> [Your assignment]:
Show, from the entries below, every line in which "Didžioji" appears.

> [Information provided]:
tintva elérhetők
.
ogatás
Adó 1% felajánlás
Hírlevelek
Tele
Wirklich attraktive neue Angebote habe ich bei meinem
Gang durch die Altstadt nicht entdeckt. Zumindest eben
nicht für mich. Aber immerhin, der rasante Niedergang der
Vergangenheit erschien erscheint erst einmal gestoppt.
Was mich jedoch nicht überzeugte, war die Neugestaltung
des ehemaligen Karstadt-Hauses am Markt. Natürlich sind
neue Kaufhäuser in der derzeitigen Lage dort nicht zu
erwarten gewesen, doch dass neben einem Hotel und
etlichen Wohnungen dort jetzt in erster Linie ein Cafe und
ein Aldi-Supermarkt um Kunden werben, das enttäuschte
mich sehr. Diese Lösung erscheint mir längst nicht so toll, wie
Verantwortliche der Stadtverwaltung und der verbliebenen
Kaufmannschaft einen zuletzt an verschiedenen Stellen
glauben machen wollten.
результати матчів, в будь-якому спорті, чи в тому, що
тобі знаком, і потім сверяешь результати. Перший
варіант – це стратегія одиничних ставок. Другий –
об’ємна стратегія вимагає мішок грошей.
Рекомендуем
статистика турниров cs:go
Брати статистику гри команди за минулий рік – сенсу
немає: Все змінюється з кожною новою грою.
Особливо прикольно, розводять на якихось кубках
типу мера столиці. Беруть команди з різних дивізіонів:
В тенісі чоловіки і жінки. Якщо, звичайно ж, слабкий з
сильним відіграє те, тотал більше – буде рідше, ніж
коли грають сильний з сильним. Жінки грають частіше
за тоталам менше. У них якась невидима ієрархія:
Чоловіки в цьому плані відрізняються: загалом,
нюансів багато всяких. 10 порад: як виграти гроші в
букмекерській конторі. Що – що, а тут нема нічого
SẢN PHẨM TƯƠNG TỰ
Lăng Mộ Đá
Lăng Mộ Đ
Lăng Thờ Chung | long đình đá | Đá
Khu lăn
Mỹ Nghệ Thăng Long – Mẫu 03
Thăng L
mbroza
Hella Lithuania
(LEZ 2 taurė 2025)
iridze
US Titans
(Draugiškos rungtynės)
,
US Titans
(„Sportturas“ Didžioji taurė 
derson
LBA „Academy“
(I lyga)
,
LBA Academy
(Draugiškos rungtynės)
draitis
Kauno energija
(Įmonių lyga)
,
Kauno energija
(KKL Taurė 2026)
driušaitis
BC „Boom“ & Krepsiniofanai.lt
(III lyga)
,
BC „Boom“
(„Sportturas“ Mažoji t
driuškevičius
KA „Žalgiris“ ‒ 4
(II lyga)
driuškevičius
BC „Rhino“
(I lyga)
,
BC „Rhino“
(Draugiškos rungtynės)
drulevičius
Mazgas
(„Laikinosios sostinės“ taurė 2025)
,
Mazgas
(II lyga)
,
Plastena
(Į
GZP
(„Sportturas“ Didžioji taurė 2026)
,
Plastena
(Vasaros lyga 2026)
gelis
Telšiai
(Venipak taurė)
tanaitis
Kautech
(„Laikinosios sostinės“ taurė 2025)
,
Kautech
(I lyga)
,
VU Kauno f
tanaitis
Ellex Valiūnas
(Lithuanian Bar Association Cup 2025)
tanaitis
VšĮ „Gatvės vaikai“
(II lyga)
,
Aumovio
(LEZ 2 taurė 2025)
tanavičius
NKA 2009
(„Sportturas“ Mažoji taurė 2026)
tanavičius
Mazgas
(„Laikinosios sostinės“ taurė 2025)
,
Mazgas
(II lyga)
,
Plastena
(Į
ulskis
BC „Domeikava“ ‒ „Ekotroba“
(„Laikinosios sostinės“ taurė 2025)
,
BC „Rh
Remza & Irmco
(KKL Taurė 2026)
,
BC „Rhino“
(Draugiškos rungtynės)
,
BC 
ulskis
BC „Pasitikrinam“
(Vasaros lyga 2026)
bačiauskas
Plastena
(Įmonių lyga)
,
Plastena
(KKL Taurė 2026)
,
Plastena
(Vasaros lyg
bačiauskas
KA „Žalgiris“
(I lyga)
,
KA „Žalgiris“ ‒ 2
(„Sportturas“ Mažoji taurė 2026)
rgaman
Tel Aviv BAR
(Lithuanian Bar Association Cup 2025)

> [Solution to this task]:
(„Sportturas“ Didžioji taurė 
(„Sportturas“ Didžioji taurė 2026)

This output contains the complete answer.